*TASK STATEMENT*: Report all lines of the data below that hold the word "Yapay".
*** Opening of DATA FOR PROCESSING ***
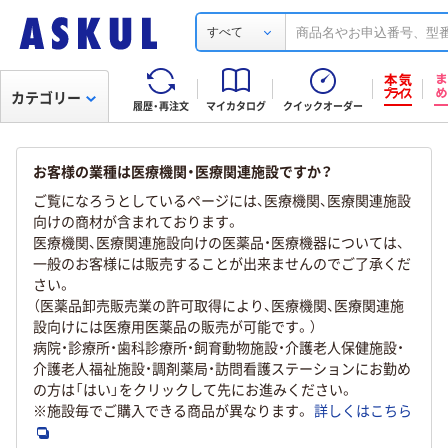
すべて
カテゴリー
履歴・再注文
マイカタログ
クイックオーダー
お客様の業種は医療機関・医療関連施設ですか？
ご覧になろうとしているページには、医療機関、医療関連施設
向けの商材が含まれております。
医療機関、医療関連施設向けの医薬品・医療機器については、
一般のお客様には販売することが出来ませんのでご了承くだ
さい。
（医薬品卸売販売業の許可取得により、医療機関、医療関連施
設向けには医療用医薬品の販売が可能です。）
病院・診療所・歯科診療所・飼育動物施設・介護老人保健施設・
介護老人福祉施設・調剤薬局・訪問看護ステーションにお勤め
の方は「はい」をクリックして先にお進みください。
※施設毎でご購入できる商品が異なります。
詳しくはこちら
*** Close of DATA FOR PROCESSING ***
*** Opening of DATA FOR PROCESSING ***
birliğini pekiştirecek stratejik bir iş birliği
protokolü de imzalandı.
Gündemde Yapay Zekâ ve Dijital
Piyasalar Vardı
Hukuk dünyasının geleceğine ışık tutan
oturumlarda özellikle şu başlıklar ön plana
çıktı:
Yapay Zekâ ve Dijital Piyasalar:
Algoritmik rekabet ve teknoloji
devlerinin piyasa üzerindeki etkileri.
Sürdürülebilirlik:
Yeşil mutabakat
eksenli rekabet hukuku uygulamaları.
*** Close of DATA FOR PROCESSING ***
*ANSWER SECTION*:
Gündemde Yapay Zekâ ve Dijital
Yapay Zekâ ve Dijital Piyasalar:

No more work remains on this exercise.